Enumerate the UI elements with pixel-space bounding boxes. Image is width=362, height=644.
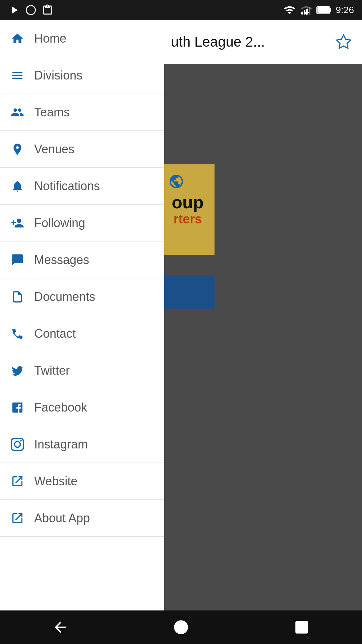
sidebar-item-home[interactable]: Home <box>0 20 164 57</box>
battery-icon <box>316 5 332 15</box>
instagram-icon <box>10 437 25 452</box>
sidebar-item-following[interactable]: Following <box>0 205 164 241</box>
bottom-navigation <box>0 610 362 644</box>
sidebar: Home Divisions Teams Venues Notification… <box>0 20 164 644</box>
divisions-label: Divisions <box>34 68 82 83</box>
svg-rect-5 <box>329 8 331 12</box>
signal-icon <box>300 4 312 16</box>
divisions-icon <box>10 68 25 83</box>
svg-rect-0 <box>301 12 303 15</box>
documents-icon <box>10 289 25 304</box>
teams-label: Teams <box>34 105 70 119</box>
facebook-icon <box>10 400 25 415</box>
contact-label: Contact <box>34 327 76 341</box>
about-app-label: About App <box>34 511 90 525</box>
website-label: Website <box>34 474 77 488</box>
action-button[interactable] <box>161 275 215 309</box>
svg-rect-2 <box>306 9 308 15</box>
clipboard-icon <box>42 4 54 16</box>
sidebar-item-teams[interactable]: Teams <box>0 94 164 131</box>
website-icon <box>10 474 25 489</box>
home-label: Home <box>34 32 66 46</box>
status-bar-left <box>8 4 54 16</box>
sidebar-item-documents[interactable]: Documents <box>0 278 164 315</box>
sidebar-item-divisions[interactable]: Divisions <box>0 57 164 94</box>
following-icon <box>10 216 25 230</box>
wifi-icon <box>283 4 296 16</box>
sidebar-item-twitter[interactable]: Twitter <box>0 352 164 389</box>
sponsor-text-line1: oup <box>172 193 203 212</box>
sidebar-item-venues[interactable]: Venues <box>0 131 164 168</box>
recents-button[interactable] <box>288 614 315 641</box>
sidebar-item-notifications[interactable]: Notifications <box>0 168 164 205</box>
sidebar-item-contact[interactable]: Contact <box>0 315 164 352</box>
sidebar-item-messages[interactable]: Messages <box>0 241 164 278</box>
sidebar-item-instagram[interactable]: Instagram <box>0 426 164 463</box>
venues-label: Venues <box>34 142 74 156</box>
svg-rect-1 <box>304 10 305 15</box>
teams-icon <box>10 105 25 120</box>
favorite-icon[interactable] <box>335 34 352 50</box>
twitter-label: Twitter <box>34 364 70 378</box>
sidebar-item-facebook[interactable]: Facebook <box>0 389 164 426</box>
contact-icon <box>10 326 25 341</box>
sponsor-logo: oup rters <box>161 164 215 255</box>
svg-point-7 <box>174 620 188 634</box>
record-icon <box>25 4 37 16</box>
instagram-label: Instagram <box>34 437 88 451</box>
play-icon <box>8 4 20 16</box>
notifications-label: Notifications <box>34 179 100 193</box>
home-button[interactable] <box>168 614 194 641</box>
right-panel-header: uth League 2... <box>161 20 362 64</box>
svg-rect-8 <box>295 621 308 634</box>
messages-label: Messages <box>34 253 89 267</box>
notifications-icon <box>10 179 25 194</box>
following-label: Following <box>34 216 85 230</box>
home-icon <box>10 31 25 46</box>
back-button[interactable] <box>47 614 74 641</box>
venues-icon <box>10 142 25 157</box>
svg-rect-3 <box>309 7 310 15</box>
right-content-area <box>161 64 362 627</box>
facebook-label: Facebook <box>34 400 87 415</box>
sidebar-item-website[interactable]: Website <box>0 463 164 500</box>
status-bar-right: 9:26 <box>283 4 354 16</box>
messages-icon <box>10 253 25 267</box>
twitter-icon <box>10 363 25 378</box>
sidebar-item-about-app[interactable]: About App <box>0 500 164 537</box>
status-time: 9:26 <box>336 5 354 15</box>
status-bar: 9:26 <box>0 0 362 20</box>
sponsor-text-line2: rters <box>174 212 202 226</box>
documents-label: Documents <box>34 290 95 304</box>
about-icon <box>10 511 25 526</box>
svg-rect-6 <box>317 7 329 13</box>
league-title: uth League 2... <box>171 34 265 50</box>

-- What the task requires --
Using the data above, report how many lines include the string "status" and add nothing to the number.

-- The completed task --
4